N. 07355/2022 REG.RIC.
REPUBBLICA ITALIANA
IN NOME DEL POPOLO ITALIANO
Il Consiglio di Stato
in sede giurisdizionale (Sezione Terza)
ha pronunciato la presente
SENTENZA
sul ricorso numero di registro generale 7355 del 2022, proposto da
AR UG, rappresentata e difesa dall'avvocato Anna Mele, con domicilio digitale come da PEC da Registri di Giustizia;
contro
Comune di Eboli, in persona del legale rappresentante pro tempore , rappresentato e difeso dall'avvocato Ernesta Iorio, con domicilio digitale come da PEC da Registri di Giustizia;
per la riforma
della sentenza del Tribunale Amministrativo Regionale per la Campania, Sezione staccata di Salerno (Sezione Seconda) n. 440/2022.
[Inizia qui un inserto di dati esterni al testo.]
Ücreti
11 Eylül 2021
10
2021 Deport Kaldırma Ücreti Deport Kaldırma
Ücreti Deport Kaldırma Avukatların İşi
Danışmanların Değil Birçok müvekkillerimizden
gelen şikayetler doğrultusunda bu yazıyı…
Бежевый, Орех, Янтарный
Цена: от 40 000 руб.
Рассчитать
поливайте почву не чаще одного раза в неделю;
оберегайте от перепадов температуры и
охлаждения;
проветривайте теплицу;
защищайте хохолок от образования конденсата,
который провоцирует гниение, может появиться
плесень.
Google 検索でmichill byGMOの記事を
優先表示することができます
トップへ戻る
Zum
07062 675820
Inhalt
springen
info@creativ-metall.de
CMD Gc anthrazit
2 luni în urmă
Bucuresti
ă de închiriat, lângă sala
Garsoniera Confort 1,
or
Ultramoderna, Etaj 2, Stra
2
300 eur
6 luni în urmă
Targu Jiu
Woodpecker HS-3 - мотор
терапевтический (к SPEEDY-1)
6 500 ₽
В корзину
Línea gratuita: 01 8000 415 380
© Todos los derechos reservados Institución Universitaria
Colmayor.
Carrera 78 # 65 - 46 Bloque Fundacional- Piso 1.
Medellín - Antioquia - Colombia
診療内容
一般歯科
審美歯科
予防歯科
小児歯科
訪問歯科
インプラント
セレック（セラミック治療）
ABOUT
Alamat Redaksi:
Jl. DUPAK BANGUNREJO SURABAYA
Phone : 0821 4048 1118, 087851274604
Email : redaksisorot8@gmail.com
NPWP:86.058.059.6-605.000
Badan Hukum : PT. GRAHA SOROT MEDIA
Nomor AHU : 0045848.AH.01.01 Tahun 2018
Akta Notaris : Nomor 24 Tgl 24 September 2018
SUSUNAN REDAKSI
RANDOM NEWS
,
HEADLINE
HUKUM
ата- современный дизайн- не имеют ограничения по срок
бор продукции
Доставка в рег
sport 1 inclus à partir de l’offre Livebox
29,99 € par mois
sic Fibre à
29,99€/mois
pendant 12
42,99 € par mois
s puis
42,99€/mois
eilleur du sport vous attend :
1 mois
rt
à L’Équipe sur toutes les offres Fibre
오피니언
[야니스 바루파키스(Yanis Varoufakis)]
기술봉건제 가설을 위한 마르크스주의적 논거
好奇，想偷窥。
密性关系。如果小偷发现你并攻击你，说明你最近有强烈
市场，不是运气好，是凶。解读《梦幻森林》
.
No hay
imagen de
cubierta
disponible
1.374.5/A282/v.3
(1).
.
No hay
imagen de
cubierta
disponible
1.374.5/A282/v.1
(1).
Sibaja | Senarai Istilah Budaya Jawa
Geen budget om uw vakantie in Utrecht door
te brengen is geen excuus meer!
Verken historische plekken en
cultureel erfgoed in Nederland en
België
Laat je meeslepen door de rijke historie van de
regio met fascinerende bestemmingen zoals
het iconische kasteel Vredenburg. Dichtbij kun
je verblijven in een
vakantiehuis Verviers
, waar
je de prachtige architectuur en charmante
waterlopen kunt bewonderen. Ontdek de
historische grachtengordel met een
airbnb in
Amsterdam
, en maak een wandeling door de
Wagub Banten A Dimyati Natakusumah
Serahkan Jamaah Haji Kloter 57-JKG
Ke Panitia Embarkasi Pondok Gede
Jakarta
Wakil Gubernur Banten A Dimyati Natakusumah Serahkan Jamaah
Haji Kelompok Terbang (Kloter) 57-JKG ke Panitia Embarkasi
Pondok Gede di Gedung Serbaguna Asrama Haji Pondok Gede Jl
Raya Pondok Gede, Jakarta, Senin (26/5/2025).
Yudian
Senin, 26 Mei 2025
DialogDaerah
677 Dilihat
Visti il ricorso in appello e i relativi allegati;
Visto l'atto di costituzione in giudizio del Comune di Eboli;
Visti tutti gli atti della causa;
Visto l'art. 87, comma 4-bis, c.p.a;
Relatore all'udienza straordinaria di smaltimento dell'arretrato del giorno 17 settembre 2025 il Cons. Roberto Michele Palmieri;
Ritenuto e considerato in fatto e diritto quanto segue.
FATTO e DIRITTO
1. La sig.ra AR UG ha impugnato innanzi al TAR Campania, Sezione staccata Salerno, il provvedimento prot. n. 11592/12, con cui il Comune di Eboli ha rigettato l’istanza di condono da lei proposta in data 25.3.1986 in realizzazione al fabbricato di sua proprietà (ric. n. 464/13 R.G.).
A sostegno del ricorso, la ricorrente ha dedotto il difetto di motivazione, nonché la lesione del legittimo affidamento.
Ha chiesto pertanto l’annullamento dell’atto impugnato, con vittoria delle spese di lite.
Costituitosi in giudizio, il Comune di Eboli ha chiesto il rigetto del ricorso, con vittoria delle spese di lite.
Con distinto ricorso n. 2090/13 R.G. la ricorrente ha impugnato il successivo ordine di demolizione emesso dal Comune di Eboli in relazione al manufatto abusivo.
A sostegno di tale ricorso, la ricorrente ha dedotto plurime violazioni di legge, nonché il difetto di istruttoria e di motivazione.
Ha chiesto pertanto l’annullamento di tale ulteriore atto, con vittoria delle spese di lite.
Costituitosi in giudizio, il Comune di Eboli ha chiesto il rigetto del ricorso, con vittoria delle spese di lite.
Con sentenza n. 440/22 il TAR Campania, Sezione staccata di Salerno, riuniti i ricorsi, li ha definiti con sentenza di rigetto.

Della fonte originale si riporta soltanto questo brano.